Can't decide whether to use the metal squad marking shoulder pads for the right hand shoulder though, or just use the transfer sheets.


----------



## spanner94ezekiel (Jan 6, 2011)

I think the transfer sheets would be easier and cheaper, but at the end of the day it's up to you. I would also advise only doing this level of detail for like HQs and stuff, and maybe just free-handing the normal infantry, otherwise it's a lot of time and money...

But it's your choice and if you decide to do it this way, then all the more kudos for you mate!


----------



## Words_of_Truth (Sep 20, 2007)

I already have a lot of skulls thanks to Viscount Vash, so it's only the metal shoulder pads I need and they ain't to expensive.

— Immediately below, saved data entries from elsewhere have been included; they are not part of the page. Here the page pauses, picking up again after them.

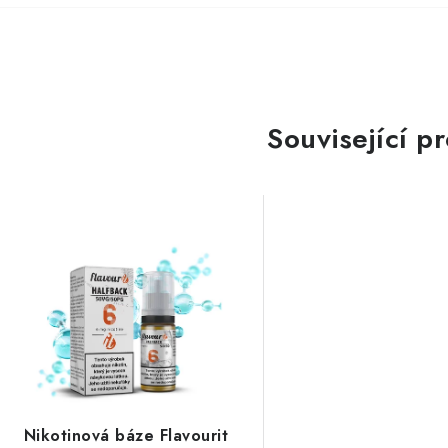
Související p
Nikotinová báze Flavourit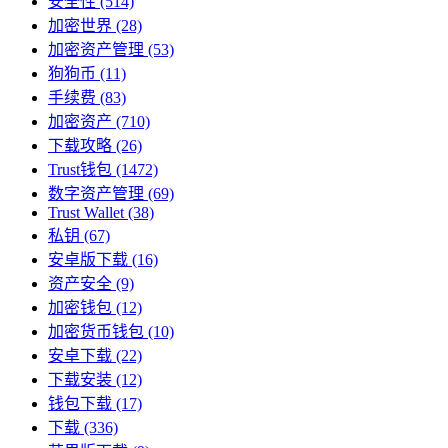
安全性
(514)
加密世界
(28)
加密资产管理
(53)
狗狗币
(11)
手续费
(83)
加密资产
(710)
下载攻略
(26)
Trust钱包
(1472)
数字资产管理
(69)
Trust Wallet
(38)
私钥
(67)
安卓版下载
(16)
资产安全
(9)
加密钱包
(12)
加密货币钱包
(10)
安卓下载
(22)
下载安装
(12)
钱包下载
(17)
下载
(336)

I don't actually know what the common thing to do for the squad markings is, as I've never done them before. Do you know or have a link to something that explains them?


----------



## spanner94ezekiel (Jan 6, 2011)

Squad markings are simples. Each squad in the company has its own number. In the battle companies it goes:
1-6th are tactical
7-8th are assault
9-10th are devvies

It is marked with the appropriate number ontop of the double arrow troops sign. The number and company markings also appear on the backbanners of the sgts.


----------



## Words_of_Truth (Sep 20, 2007)

These the tactical squad markings?

or

These


----------



## spanner94ezekiel (Jan 6, 2011)

Yep. Then over the top, the squad numebr transfer goes slap bang in the middle. For this to work well, you may just want standard pads with transfers for the troops loo as well, as otherwise the number doesn't sit too well because of the embossments.


----------



## Words_of_Truth (Sep 20, 2007)

I edited the post before as I found another pair. Either way would it be best to use this transfer sheet?Do I have to put the number on top of the squad symbol or could I put it elsewhere like on the leg?


----------



## spanner94ezekiel (Jan 6, 2011)

That's the one! Yeh, I advise transfers for that shoulder pad (the other one, go ahead with the skull thingy  ). 
In regards to the number, it traditionally goes ontop of the troops logo, but it would be fine to put it anywhere you like as it's your army. The leg would be ok, but the company markings are on the knee, so it might be a bit crowded. 
Maybe consider putting the company markings on the shoulder pad instead, like behind the transfer, instead.


----------



## Words_of_Truth (Sep 20, 2007)

lol So complicated. Do you mean something like this?


----------



## OrdoMalleus (Apr 24, 2009)

Yea spot on. I prefer not to stick squad markings on squads so that I can mix and match models to create/bolster/change units. 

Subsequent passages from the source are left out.